◆ The problem ◆
For the data that follows, print the line with "る。 今回は大好きなお弁当２つです。 【蕎麦屋の天む", the line with "Diese Funktionen werden von uns", and all lines between them, exactly as they stand. Omit pictures and add nothing.

◆ Available data ◆
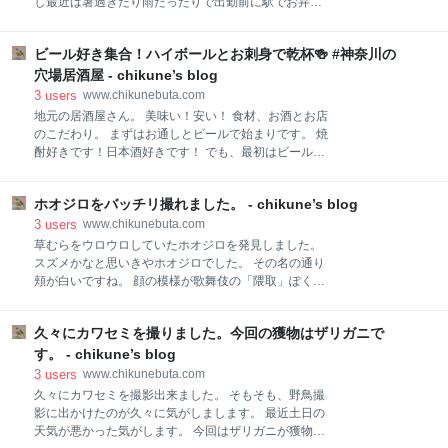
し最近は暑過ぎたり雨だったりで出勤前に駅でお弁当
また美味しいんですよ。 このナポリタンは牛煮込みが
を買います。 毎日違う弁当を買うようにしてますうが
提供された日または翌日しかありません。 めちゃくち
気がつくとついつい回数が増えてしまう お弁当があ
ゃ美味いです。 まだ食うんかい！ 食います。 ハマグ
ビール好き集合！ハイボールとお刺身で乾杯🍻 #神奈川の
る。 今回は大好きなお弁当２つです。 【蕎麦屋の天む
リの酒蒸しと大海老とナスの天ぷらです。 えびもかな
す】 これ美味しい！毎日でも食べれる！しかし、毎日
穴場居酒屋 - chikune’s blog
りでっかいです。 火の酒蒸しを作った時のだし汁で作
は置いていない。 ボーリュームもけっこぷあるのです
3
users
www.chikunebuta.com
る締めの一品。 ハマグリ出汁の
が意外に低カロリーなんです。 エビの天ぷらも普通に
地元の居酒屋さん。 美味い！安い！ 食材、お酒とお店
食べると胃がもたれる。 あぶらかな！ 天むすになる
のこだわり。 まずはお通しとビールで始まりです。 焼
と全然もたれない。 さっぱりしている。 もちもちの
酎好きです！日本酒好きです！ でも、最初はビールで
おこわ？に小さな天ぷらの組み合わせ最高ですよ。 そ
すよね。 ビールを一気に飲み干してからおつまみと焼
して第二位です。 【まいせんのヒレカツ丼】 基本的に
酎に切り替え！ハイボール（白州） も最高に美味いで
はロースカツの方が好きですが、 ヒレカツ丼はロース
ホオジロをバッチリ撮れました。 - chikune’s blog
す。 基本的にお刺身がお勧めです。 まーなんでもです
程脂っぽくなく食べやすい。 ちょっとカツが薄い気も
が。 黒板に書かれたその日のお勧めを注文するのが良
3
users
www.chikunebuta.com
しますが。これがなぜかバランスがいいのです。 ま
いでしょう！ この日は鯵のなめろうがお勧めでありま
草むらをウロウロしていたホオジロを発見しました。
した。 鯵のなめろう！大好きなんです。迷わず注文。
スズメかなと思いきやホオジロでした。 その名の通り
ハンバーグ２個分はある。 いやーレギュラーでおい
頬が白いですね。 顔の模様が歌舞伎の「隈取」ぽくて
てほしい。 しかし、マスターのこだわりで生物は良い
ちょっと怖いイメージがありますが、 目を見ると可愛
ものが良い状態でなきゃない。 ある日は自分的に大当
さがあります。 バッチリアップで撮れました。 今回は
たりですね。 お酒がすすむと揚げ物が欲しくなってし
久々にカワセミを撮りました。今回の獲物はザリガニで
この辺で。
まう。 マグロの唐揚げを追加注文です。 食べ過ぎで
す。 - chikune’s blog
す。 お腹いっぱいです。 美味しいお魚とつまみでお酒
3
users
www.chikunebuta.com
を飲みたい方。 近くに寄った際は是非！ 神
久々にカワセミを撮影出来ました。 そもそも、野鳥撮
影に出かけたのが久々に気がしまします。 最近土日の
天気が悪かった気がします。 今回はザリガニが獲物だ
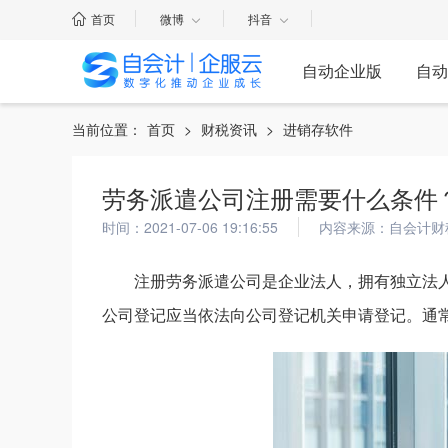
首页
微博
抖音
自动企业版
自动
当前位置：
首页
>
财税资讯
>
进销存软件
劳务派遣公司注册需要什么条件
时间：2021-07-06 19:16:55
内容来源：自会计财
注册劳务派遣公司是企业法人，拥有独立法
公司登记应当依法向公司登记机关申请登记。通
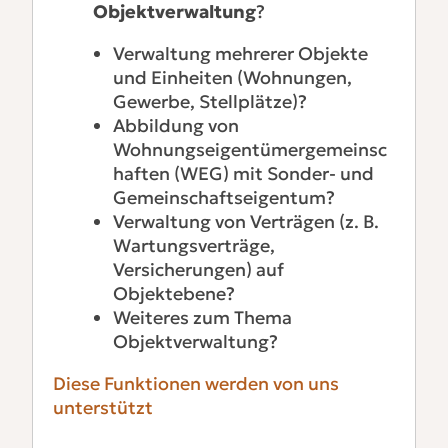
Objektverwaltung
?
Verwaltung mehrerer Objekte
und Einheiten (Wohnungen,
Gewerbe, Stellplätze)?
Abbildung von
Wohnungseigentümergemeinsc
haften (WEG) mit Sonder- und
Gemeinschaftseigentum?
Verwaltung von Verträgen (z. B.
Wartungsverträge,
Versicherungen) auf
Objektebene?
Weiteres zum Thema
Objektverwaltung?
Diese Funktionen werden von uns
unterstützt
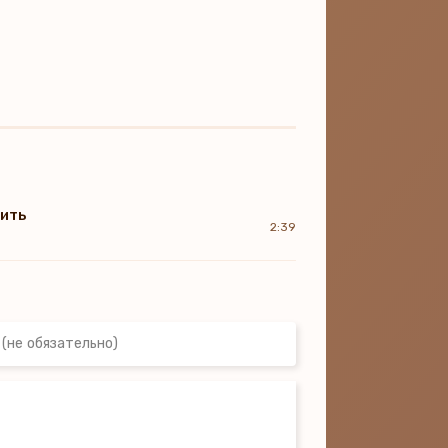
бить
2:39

==

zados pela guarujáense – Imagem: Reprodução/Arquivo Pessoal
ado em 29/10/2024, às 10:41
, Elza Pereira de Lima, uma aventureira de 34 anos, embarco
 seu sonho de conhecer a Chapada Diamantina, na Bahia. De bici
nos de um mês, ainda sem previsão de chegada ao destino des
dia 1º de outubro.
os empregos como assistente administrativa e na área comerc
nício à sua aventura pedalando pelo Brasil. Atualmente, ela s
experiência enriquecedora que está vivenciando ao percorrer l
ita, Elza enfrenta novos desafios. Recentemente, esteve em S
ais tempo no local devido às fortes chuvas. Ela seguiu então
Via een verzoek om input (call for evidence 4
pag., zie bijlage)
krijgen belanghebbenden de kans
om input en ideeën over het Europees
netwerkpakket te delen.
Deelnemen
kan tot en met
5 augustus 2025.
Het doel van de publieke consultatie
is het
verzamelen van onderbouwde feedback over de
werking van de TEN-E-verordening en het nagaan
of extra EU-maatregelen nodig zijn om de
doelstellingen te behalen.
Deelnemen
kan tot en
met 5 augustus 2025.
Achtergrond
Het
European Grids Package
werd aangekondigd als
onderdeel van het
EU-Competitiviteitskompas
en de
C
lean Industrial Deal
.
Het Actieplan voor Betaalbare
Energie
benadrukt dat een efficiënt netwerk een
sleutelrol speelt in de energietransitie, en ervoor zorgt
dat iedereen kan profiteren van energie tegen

◆ Task answer ◆
る。 今回は大好きなお弁当２つです。 【蕎麦屋の天む
リの酒蒸しと大海老とナスの天ぷらです。 えびもかな
す】 これ美味しい！毎日でも食べれる！しかし、毎日
穴場居酒屋 - chikune’s blog
りでっかいです。 火の酒蒸しを作った時のだし汁で作
は置いていない。 ボーリュームもけっこぷあるのです
3
users
www.chikunebuta.com
る締めの一品。 ハマグリ出汁の
が意外に低カロリーなんです。 エビの天ぷらも普通に
地元の居酒屋さん。 美味い！安い！ 食材、お酒とお店
食べると胃がもたれる。 あぶらかな！ 天むすになる
のこだわり。 まずはお通しとビールで始まりです。 焼
と全然もたれない。 さっぱりしている。 もちもちの
酎好きです！日本酒好きです！ でも、最初はビールで
おこわ？に小さな天ぷらの組み合わせ最高ですよ。 そ
すよね。 ビールを一気に飲み干してからおつまみと焼
して第二位です。 【まいせんのヒレカツ丼】 基本的に
酎に切り替え！ハイボール（白州） も最高に美味いで
はロースカツの方が好きですが、 ヒレカツ丼はロース
ホオジロをバッチリ撮れました。 - chikune’s blog
す。 基本的にお刺身がお勧めです。 まーなんでもです
程脂っぽくなく食べやすい。 ちょっとカツが薄い気も
が。 黒板に書かれたその日のお勧めを注文するのが良
3
users
www.chikunebuta.com
しますが。これがなぜかバランスがいいのです。 ま
いでしょう！ この日は鯵のなめろうがお勧めでありま
草むらをウロウロしていたホオジロを発見しました。
した。 鯵のなめろう！大好きなんです。迷わず注文。
スズメかなと思いきやホオジロでした。 その名の通り
ハンバーグ２個分はある。 いやーレギュラーでおい
頬が白いですね。 顔の模様が歌舞伎の「隈取」ぽくて
てほしい。 しかし、マスターのこだわりで生物は良い
ちょっと怖いイメージがありますが、 目を見ると可愛
ものが良い状態でなきゃない。 ある日は自分的に大当
さがあります。 バッチリアップで撮れました。 今回は
たりですね。 お酒がすすむと揚げ物が欲しくなってし
久々にカワセミを撮りました。今回の獲物はザリガニで
この辺で。
まう。 マグロの唐揚げを追加注文です。 食べ過ぎで
す。 - chikune’s blog
す。 お腹いっぱいです。 美味しいお魚とつまみでお酒
3
users
www.chikunebuta.com
を飲みたい方。 近くに寄った際は是非！ 神
久々にカワセミを撮影出来ました。 そもそも、野鳥撮
影に出かけたのが久々に気がしまします。 最近土日の
天気が悪かった気がします。 今回はザリガニが獲物だ
首页
微博
抖音
自动企业版
自动
当前位置：
首页
>
财税资讯
>
进销存软件
劳务派遣公司注册需要什么条件
时间：2021-07-06 19:16:55
内容来源：自会计财
注册劳务派遣公司是企业法人，拥有独立法
公司登记应当依法向公司登记机关申请登记。通
Objektverwaltung
?
Verwaltung mehrerer Objekte
und Einheiten (Wohnungen,
Gewerbe, Stellplätze)?
Abbildung von
Wohnungseigentümergemeinsc
haften (WEG) mit Sonder- und
Gemeinschaftseigentum?
Verwaltung von Verträgen (z. B.
Wartungsverträge,
Versicherungen) auf
Objektebene?
Weiteres zum Thema
Objektverwaltung?
Diese Funktionen werden von uns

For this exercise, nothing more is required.